Exercise goal:
Find every line in the records below that holds the word "обучать", and copy each one.

··· Records for this exercise

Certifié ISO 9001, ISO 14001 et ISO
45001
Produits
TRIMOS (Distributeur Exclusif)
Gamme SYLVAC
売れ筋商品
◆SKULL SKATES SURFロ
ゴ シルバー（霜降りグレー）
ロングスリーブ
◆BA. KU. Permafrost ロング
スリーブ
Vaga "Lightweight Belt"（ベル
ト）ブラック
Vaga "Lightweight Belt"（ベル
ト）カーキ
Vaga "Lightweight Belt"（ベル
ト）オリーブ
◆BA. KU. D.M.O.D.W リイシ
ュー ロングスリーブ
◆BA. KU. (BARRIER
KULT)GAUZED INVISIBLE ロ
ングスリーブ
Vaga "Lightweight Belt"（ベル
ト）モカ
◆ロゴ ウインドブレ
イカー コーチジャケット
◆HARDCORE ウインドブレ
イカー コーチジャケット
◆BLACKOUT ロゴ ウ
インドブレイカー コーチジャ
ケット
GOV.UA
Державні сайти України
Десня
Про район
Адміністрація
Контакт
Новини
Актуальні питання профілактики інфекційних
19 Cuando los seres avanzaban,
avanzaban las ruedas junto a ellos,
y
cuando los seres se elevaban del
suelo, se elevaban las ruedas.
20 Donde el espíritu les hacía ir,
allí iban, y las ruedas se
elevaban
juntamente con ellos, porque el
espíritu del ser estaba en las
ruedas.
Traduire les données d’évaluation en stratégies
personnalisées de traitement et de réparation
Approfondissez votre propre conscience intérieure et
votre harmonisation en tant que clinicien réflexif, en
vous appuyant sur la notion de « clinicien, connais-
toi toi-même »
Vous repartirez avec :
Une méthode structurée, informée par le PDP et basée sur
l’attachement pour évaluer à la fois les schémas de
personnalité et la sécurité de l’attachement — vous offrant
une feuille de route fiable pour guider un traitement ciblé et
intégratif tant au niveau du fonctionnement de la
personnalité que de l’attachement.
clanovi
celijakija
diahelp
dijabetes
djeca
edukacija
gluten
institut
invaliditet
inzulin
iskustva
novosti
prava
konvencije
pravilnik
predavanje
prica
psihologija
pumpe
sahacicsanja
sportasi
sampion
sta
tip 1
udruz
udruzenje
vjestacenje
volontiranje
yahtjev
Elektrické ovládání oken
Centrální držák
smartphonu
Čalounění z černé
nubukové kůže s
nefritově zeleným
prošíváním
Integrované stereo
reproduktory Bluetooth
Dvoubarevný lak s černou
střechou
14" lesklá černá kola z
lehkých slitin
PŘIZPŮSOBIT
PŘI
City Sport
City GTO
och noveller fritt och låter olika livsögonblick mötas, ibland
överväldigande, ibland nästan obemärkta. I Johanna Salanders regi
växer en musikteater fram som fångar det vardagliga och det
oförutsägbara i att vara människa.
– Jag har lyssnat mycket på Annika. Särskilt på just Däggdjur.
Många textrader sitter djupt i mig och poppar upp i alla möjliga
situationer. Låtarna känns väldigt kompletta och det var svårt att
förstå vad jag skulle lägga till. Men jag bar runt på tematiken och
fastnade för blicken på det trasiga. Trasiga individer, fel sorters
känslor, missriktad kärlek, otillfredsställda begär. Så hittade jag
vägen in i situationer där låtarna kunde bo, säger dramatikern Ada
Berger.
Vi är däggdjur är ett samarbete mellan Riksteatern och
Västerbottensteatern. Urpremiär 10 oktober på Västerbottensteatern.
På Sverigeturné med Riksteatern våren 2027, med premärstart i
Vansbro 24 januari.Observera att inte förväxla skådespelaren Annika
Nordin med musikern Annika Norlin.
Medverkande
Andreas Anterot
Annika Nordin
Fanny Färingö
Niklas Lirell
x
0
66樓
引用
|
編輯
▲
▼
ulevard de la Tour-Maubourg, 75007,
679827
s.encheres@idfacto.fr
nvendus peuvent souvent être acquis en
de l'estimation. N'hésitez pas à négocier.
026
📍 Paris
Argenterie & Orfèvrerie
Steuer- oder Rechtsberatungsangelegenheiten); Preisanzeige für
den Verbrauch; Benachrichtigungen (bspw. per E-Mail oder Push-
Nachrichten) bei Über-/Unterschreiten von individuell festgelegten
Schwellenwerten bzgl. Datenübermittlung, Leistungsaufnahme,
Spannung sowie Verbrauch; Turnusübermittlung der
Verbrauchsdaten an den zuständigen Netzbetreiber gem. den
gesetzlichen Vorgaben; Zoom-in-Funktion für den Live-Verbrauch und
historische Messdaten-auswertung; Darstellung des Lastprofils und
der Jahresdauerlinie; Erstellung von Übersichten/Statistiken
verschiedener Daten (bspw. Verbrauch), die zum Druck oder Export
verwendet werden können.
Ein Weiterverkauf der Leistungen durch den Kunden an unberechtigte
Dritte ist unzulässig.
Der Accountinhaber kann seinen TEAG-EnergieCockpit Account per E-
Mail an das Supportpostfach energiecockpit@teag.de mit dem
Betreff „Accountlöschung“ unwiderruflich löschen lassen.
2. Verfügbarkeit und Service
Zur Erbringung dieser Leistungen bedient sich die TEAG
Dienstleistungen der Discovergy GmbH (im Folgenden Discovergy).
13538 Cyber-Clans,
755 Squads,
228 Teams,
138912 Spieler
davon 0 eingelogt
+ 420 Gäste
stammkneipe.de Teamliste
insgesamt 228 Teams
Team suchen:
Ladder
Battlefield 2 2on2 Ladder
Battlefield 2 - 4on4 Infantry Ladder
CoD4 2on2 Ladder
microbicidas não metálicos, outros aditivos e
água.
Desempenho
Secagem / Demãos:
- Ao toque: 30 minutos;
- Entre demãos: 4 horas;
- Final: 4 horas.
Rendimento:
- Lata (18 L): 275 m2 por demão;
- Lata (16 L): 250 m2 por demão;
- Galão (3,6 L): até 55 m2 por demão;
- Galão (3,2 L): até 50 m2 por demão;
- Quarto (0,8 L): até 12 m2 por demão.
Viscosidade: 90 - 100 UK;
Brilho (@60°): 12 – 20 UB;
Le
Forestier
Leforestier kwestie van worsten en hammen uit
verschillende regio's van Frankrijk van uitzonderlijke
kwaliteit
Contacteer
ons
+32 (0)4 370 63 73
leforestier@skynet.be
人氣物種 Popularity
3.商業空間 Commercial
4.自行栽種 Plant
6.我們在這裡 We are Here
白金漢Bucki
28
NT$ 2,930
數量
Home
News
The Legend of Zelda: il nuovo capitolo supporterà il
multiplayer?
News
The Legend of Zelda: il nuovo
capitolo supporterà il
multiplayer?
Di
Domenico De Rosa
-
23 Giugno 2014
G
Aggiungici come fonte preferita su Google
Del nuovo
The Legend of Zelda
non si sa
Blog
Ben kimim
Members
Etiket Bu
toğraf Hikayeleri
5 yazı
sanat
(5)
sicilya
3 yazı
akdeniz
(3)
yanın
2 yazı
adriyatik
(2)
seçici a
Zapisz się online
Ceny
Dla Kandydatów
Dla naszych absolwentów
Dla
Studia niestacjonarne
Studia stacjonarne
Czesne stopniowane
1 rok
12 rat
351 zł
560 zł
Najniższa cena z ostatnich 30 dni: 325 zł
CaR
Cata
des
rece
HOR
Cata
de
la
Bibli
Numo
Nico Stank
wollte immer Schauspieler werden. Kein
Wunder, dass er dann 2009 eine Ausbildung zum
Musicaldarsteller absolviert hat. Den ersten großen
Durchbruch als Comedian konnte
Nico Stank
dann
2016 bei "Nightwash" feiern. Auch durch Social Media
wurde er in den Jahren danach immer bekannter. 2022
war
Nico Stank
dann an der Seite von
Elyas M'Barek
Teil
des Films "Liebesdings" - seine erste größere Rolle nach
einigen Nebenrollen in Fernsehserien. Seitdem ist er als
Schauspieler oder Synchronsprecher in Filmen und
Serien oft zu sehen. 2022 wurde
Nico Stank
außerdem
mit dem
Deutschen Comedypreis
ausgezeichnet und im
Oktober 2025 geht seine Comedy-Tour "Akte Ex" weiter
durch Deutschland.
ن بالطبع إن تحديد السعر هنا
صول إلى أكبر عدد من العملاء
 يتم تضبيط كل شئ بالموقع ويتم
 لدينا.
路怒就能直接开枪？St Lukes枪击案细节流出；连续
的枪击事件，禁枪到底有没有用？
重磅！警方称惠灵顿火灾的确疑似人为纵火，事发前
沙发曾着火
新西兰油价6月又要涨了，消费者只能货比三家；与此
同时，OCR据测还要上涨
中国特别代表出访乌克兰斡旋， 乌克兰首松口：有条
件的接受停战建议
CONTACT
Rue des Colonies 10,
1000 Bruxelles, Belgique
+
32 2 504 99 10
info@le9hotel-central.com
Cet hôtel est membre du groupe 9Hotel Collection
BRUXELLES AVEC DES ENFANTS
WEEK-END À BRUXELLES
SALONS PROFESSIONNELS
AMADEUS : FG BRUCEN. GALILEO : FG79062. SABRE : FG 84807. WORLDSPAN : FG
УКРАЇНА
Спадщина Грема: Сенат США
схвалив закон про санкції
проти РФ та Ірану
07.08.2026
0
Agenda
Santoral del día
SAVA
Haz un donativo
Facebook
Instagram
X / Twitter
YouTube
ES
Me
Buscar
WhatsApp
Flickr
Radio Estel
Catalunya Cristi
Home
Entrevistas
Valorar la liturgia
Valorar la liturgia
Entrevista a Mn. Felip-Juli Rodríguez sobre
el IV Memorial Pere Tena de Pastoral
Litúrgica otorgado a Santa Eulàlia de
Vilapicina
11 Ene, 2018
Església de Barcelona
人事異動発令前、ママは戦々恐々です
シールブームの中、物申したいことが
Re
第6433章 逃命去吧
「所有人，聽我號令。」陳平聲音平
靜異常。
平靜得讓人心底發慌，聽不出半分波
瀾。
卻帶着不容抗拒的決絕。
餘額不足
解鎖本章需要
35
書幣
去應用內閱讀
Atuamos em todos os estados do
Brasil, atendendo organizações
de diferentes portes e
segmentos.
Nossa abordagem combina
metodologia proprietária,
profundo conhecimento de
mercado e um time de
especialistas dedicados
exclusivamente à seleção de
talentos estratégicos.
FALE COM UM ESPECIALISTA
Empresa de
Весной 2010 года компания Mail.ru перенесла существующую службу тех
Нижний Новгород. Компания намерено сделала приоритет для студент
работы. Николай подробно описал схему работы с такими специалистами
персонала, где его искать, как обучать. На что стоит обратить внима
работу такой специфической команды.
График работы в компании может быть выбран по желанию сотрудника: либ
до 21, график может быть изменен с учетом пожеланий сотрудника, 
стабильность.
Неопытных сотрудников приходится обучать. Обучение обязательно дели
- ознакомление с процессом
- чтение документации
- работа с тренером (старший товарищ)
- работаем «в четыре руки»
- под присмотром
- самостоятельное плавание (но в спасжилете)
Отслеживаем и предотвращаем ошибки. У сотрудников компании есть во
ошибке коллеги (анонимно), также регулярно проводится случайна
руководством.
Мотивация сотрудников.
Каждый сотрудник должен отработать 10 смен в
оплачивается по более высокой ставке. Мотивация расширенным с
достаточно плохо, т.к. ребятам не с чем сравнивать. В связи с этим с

······

Reply:
персонала, где его искать, как обучать. На что стоит обратить внима
Неопытных сотрудников приходится обучать. Обучение обязательно дели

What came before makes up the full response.